Task prompt - Scan the entries that follow and work out how many lines contain "gleichmäßig". Give the number and nothing else.

[Dataset entries]
-*-

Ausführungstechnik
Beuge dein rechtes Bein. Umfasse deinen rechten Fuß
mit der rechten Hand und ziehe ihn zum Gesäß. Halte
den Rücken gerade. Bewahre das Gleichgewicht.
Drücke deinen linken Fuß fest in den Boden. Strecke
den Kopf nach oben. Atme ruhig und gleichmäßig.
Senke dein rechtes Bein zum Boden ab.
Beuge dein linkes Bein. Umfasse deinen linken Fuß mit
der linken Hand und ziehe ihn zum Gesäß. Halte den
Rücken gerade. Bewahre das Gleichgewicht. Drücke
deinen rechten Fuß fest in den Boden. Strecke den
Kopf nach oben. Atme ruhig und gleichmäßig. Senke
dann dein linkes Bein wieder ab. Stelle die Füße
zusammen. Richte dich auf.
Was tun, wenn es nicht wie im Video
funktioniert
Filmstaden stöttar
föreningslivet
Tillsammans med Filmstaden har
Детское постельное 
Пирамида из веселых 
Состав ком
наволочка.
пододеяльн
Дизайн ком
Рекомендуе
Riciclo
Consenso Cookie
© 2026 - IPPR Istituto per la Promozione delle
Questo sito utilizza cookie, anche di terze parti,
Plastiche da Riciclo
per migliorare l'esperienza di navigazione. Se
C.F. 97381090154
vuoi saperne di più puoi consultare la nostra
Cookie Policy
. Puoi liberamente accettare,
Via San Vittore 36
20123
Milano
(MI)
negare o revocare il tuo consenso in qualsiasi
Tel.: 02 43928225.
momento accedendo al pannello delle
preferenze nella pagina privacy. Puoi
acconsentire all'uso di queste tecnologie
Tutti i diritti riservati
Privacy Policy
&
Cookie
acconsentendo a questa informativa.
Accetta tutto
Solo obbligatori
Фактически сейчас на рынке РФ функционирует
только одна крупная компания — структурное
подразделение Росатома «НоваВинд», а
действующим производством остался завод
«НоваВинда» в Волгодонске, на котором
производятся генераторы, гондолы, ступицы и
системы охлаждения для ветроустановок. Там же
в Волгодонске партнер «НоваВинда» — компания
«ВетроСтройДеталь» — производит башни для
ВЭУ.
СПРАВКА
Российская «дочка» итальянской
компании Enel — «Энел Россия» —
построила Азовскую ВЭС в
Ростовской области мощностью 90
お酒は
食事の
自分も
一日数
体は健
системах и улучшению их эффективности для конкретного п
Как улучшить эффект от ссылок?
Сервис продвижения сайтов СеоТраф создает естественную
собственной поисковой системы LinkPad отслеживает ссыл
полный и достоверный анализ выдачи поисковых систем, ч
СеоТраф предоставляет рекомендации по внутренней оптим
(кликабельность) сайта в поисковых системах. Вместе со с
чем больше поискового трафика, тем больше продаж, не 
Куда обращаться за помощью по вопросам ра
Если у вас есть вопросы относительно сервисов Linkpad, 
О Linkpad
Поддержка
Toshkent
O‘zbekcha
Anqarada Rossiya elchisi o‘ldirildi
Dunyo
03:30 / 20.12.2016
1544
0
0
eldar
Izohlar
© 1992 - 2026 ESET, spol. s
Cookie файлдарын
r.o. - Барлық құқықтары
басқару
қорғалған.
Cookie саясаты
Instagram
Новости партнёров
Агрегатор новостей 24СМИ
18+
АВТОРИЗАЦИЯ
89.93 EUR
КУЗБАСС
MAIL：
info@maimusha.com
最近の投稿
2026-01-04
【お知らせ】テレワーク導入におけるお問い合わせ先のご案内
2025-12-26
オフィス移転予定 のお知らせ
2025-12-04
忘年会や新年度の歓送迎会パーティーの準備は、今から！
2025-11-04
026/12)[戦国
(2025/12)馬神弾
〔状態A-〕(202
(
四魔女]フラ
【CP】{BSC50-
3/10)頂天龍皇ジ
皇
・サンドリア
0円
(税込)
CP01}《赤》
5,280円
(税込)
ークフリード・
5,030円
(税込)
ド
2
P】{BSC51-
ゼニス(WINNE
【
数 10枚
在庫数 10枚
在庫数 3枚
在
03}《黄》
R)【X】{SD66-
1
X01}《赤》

-*-

Solved exercise - 2